→ Source records
·····
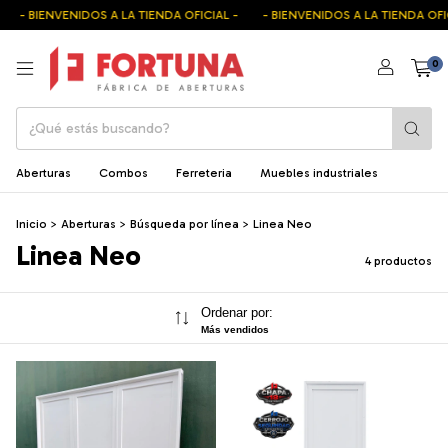
BIENVENIDOS A LA TIENDA OFICIAL -
- BIENVENIDOS A LA TIENDA OFICIAL -
0
Aberturas
Combos
Ferreteria
Muebles industriales
Inicio
>
Aberturas
>
Búsqueda por línea
>
Linea Neo
Linea Neo
4 productos
Ordenar por:
Más vendidos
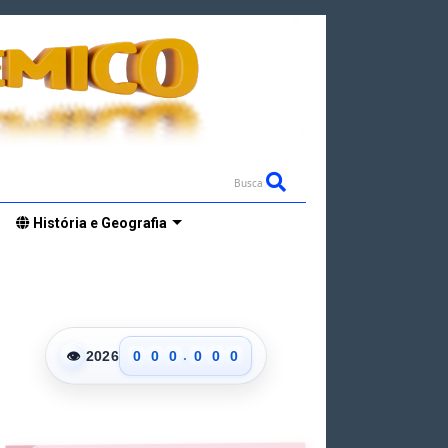
Busca
História e Geografia
.
👁
2026
0
0
0
0
0
0
1
1
1
1
1
1
2
2
2
2
2
2
3
3
3
3
3
3
4
4
4
4
4
4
·····
Images are not wanted in the copy. Please print the material above exactly.

BIENVENIDOS A LA TIENDA OFICIAL -
- BIENVENIDOS A LA TIENDA OFICIAL -
0
Aberturas
Combos
Ferreteria
Muebles industriales
Inicio
>
Aberturas
>
Búsqueda por línea
>
Linea Neo
Linea Neo
4 productos
Ordenar por:
Más vendidos
Busca
História e Geografia
.
👁
2026
0
0
0
0
0
0
1
1
1
1
1
1
2
2
2
2
2
2
3
3
3
3
3
3
4
4
4
4
4
4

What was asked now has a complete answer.